Dzisiaj zaplanowaliśmy wspólne wyjście do Dworu Artusa na spotkanie z Gościem Festiwalu Fotografii Przyrodniczej "Sztuka Natury" Toruń 2011 - Tomaszem Ogrodowczykiem. Na jakieś dwie godziny przenieśliśmy się kolejno w miejsca bardzo od siebie odległe, zarówno geograficznie, jak i klimatycznie, bo do deszczowych lasów Ameryki Północnej, a stamtąd w syberyjską tajgę. Dwa różne światy, ale przyroda w obu odsłonach równie zachwycająca i pokazana w profesjonalny sposób. Dodatkowo obrazy interesująco i dowcipnie komentowane przez Autora zdjęć i Jego brata. Na zakończenie zachwycająca prezentacja zdjęć z naszej rodzimej polskiej łąki i zasłużone oklaski dla Autora tych prac. Po pokazie zgodnie orzekliśmy, że nasza przyroda w niczym nie ustępuje tej z egzotycznych krajów.

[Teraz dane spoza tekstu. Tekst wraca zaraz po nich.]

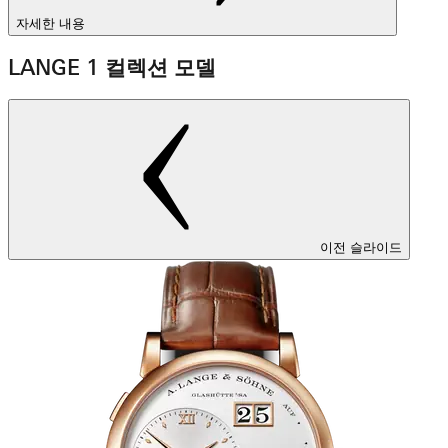
자세한 내용
LANGE 1 컬렉션 모델
이전 슬라이드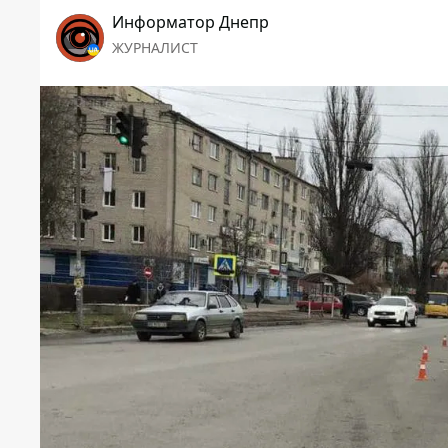
Информатор Днепр
ЖУРНАЛИСТ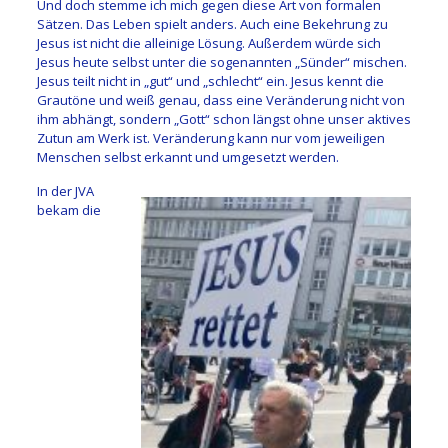
Und doch stemme ich mich gegen diese Art von formalen
Sätzen. Das Leben spielt anders. Auch eine Bekehrung zu
Jesus ist nicht die alleinige Lösung. Außerdem würde sich
Jesus heute selbst unter die sogenannten „Sünder“ mischen.
Jesus teilt nicht in „gut“ und „schlecht“ ein. Jesus kennt die
Grautöne und weiß genau, dass eine Veränderung nicht von
ihm abhängt, sondern „Gott“ schon längst ohne unser aktives
Zutun am Werk ist. Veränderung kann nur vom jeweiligen
Menschen selbst erkannt und umgesetzt werden.
In der JVA
bekam die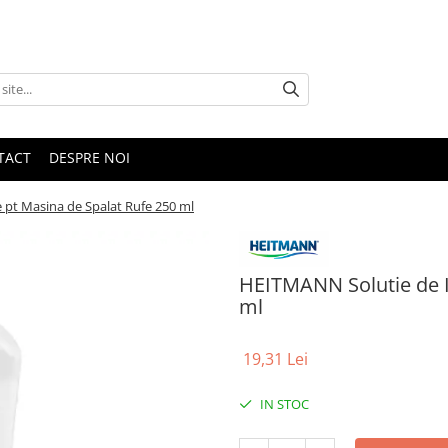
TACT
DESPRE NOI
 pt Masina de Spalat Rufe 250 ml
HEITMANN Solutie de I
ml
19,31 Lei
IN STOC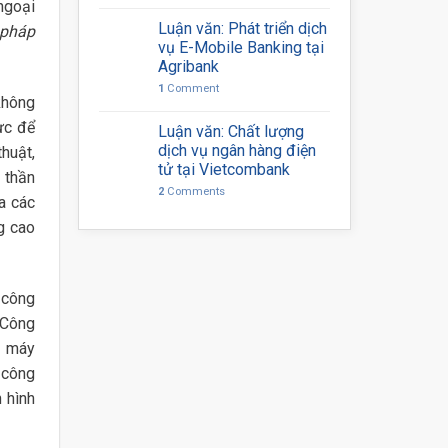
ngoại
Luận văn: Phát triển dịch
 pháp
vụ E-Mobile Banking tại
Agribank
1
Comment
không
ực để
Luận văn: Chất lượng
dịch vụ ngân hàng điện
thuật,
tử tại Vietcombank
 thần
2
Comments
a các
g cao
 công
 Công
à máy
 công
 hình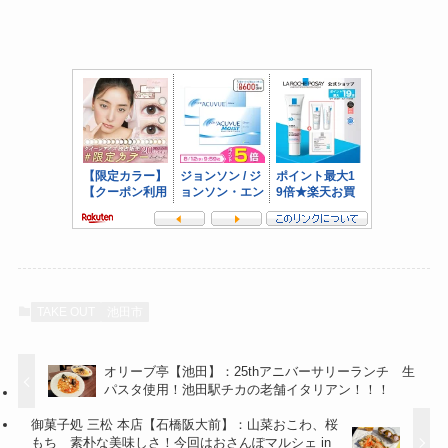
TAKE OUT
池田市
オリーブ亭【池田】：25thアニバーサリーランチ 生
パスタ使用！池田駅チカの老舗イタリアン！！！
御菓子処 三松 本店【石橋阪大前】：山菜おこわ、桜
もち 素朴な美味しさ！今回はおさんぽマルシェ in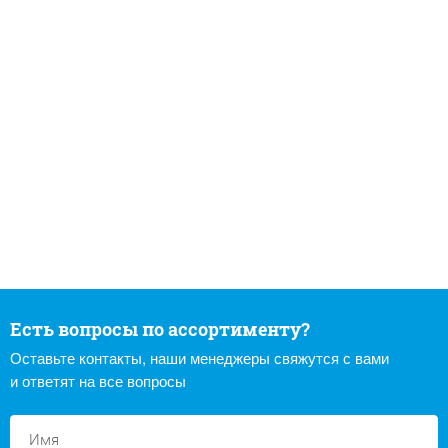
Есть вопросы по ассортименту?
Оставьте контакты, наши менеджеры свяжутся с вами
и ответят на все вопросы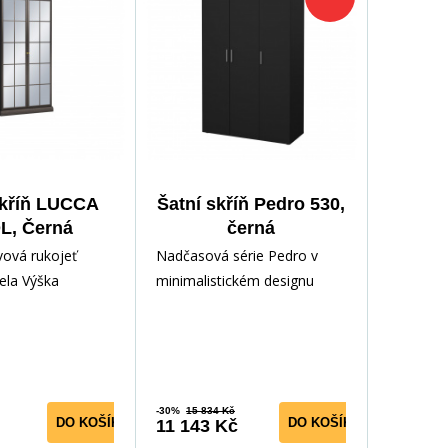
skříň LUCCA
Šatní skříň Pedro 530,
L, Černá
černá
vová rukojeť
Nadčasová série Pedro v
ela Výška
minimalistickém designu
podstavce 86 mm
nabízí stylový a funkční
ty z MDF o šířce
nábytek, který se bez probl
-30%
15 834 Kč
DO KOŠÍKU
DO KOŠÍKU
11 143 Kč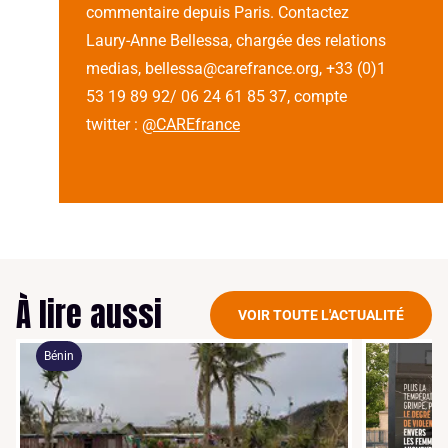
commentaire depuis Paris. Contactez
Laury-Anne Bellessa, chargée des relations
medias, bellessa@carefrance.org, +33 (0)1
53 19 89 92/ 06 24 61 85 37, compte
twitter :
@CAREfrance
À lire aussi
VOIR TOUTE L'ACTUALITÉ
Bénin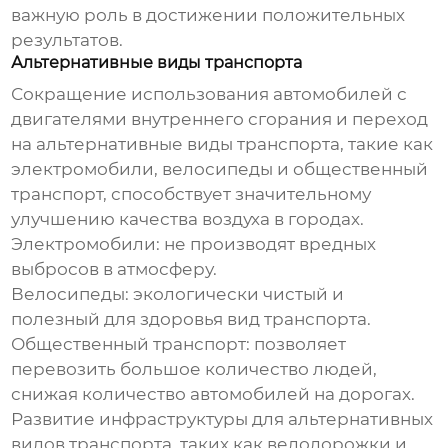
важную роль в достижении положительных
результатов.
Альтернативные виды транспорта
Сокращение использования автомобилей с
двигателями внутреннего сгорания и переход
на альтернативные виды транспорта, такие как
электромобили, велосипеды и общественный
транспорт, способствует значительному
улучшению качества воздуха
в городах.
Электромобили: не производят вредных
выбросов в атмосферу.
Велосипеды: экологически чистый и
полезный для здоровья вид транспорта.
Общественный транспорт: позволяет
перевозить большое количество людей,
снижая количество автомобилей на дорогах.
Развитие инфраструктуры для альтернативных
видов транспорта, таких как велодорожки и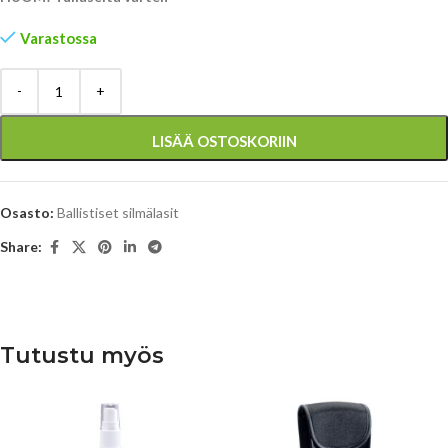
Varastossa
LISÄÄ OSTOSKORIIN
Osasto:
Ballistiset silmälasit
Share:
Tutustu myös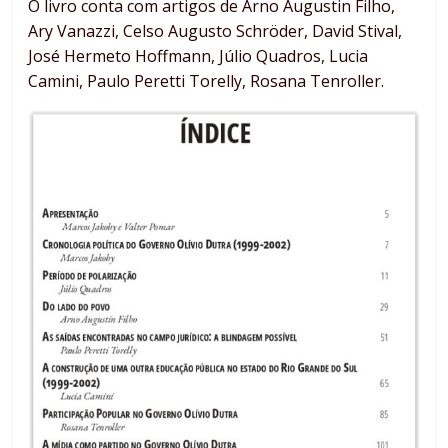
O livro conta com artigos de Arno Augustin Filho,
Ary Vanazzi, Celso Augusto Schröder, David Stival,
José Hermeto Hoffmann, Júlio Quadros, Lucia
Camini, Paulo Peretti Torelly, Rosana Tenroller.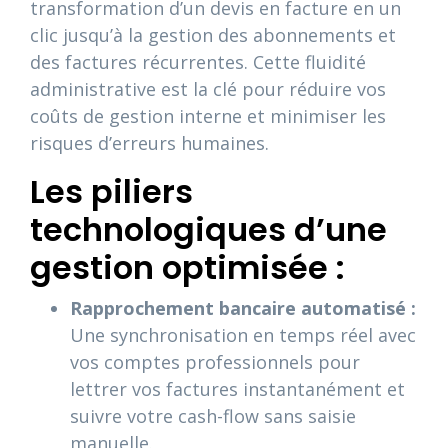
transformation d’un devis en facture en un
clic jusqu’à la gestion des abonnements et
des factures récurrentes. Cette fluidité
administrative est la clé pour réduire vos
coûts de gestion interne et minimiser les
risques d’erreurs humaines.
Les piliers
technologiques d’une
gestion optimisée :
Rapprochement bancaire automatisé :
Une synchronisation en temps réel avec
vos comptes professionnels pour
lettrer vos factures instantanément et
suivre votre cash-flow sans saisie
manuelle.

W drodze powrotnej Zdzisław spotkał swojego dobrego znajomego Wojtka ze Stowarzyszenia WĘDKA, z grupką młodych ludzi. Wojtek wręczył nam zaproszenia na aukcję prac plastycznych dzieci, z której dochód przeznaczony będzie na utrzymanie pierwszej i jedynej WĘDKOWej placówki pobytu dla dzieci z toruńskiej starówki.
Aukcja odbędzie się jutro tj. 10 grudnia w sobotę o godzinie 12:00 w Sali Kolumnowej Towarzystwa Naukowego w Toruniu przy ul. Wysokiej 16.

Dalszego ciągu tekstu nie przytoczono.